• DATASET RECORDS:
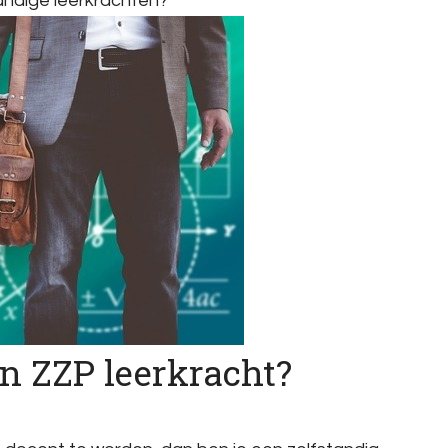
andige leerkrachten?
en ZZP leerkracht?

...

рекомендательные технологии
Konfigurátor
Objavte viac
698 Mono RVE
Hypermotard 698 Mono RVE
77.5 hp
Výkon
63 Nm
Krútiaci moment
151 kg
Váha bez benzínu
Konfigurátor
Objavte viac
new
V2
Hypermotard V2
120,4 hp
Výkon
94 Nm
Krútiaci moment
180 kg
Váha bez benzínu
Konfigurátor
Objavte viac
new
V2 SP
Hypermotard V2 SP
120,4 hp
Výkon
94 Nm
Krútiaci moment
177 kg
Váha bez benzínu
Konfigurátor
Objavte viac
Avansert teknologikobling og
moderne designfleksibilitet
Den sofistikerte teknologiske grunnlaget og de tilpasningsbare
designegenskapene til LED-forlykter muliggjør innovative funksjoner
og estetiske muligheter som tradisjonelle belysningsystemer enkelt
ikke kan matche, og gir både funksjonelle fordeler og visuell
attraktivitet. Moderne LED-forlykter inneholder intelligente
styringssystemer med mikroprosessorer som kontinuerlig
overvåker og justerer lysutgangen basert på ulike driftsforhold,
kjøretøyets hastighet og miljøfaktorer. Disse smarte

• EXERCISE INSTRUCTIONS: Where the line holding "Avansert teknologikobling og" appears in the listing above, start reproducing exactly, and end with the line holding "kjøretøyets hastighet og".

• RESPONSE TO THE TASK:
Avansert teknologikobling og
moderne designfleksibilitet
Den sofistikerte teknologiske grunnlaget og de tilpasningsbare
designegenskapene til LED-forlykter muliggjør innovative funksjoner
og estetiske muligheter som tradisjonelle belysningsystemer enkelt
ikke kan matche, og gir både funksjonelle fordeler og visuell
attraktivitet. Moderne LED-forlykter inneholder intelligente
styringssystemer med mikroprosessorer som kontinuerlig
overvåker og justerer lysutgangen basert på ulike driftsforhold,
kjøretøyets hastighet og miljøfaktorer. Disse smarte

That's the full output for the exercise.